Problem to work on » Both the line with "καταρρακτώδεις βροχές και ισχυρούς ανέμους" and the line with "Απαγορεύτηκε η κολύμβηση" in the records below must appear in the output, along with every line between them, exactly and with nothing added.

Information provided »

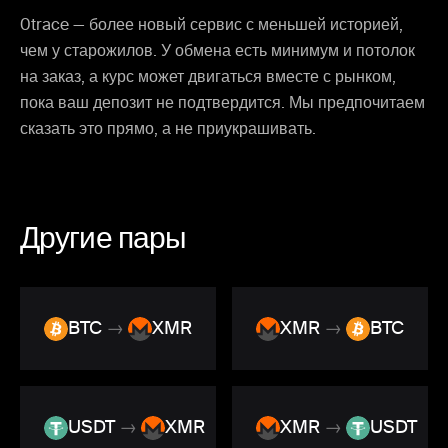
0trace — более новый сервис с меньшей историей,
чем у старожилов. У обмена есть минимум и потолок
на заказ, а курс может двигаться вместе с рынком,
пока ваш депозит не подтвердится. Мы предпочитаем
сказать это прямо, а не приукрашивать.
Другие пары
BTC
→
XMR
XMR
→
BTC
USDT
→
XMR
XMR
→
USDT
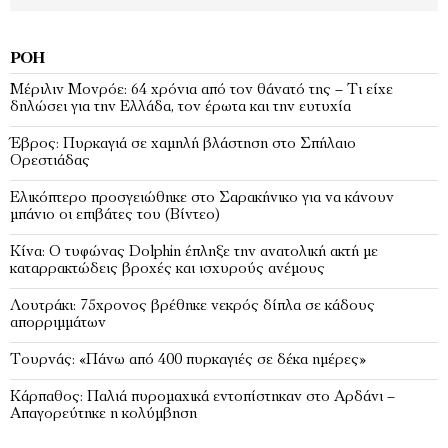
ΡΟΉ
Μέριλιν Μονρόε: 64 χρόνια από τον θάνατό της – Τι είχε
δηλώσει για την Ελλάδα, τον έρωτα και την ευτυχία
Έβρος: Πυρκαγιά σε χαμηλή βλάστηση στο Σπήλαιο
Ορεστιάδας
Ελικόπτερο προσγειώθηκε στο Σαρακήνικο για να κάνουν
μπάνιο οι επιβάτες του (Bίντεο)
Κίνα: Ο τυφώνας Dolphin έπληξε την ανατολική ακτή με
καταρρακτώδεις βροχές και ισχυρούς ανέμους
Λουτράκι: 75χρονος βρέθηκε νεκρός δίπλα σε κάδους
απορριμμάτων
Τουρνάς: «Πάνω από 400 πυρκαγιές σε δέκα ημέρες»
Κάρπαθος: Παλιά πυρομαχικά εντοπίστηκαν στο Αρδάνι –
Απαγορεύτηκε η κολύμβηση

...

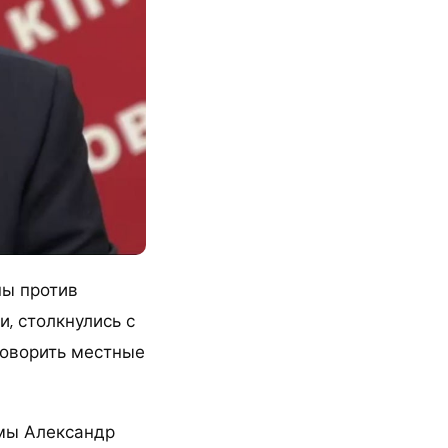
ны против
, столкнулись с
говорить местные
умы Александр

Task answer »
καταρρακτώδεις βροχές και ισχυρούς ανέμους
Λουτράκι: 75χρονος βρέθηκε νεκρός δίπλα σε κάδους
απορριμμάτων
Τουρνάς: «Πάνω από 400 πυρκαγιές σε δέκα ημέρες»
Κάρπαθος: Παλιά πυρομαχικά εντοπίστηκαν στο Αρδάνι –
Απαγορεύτηκε η κολύμβηση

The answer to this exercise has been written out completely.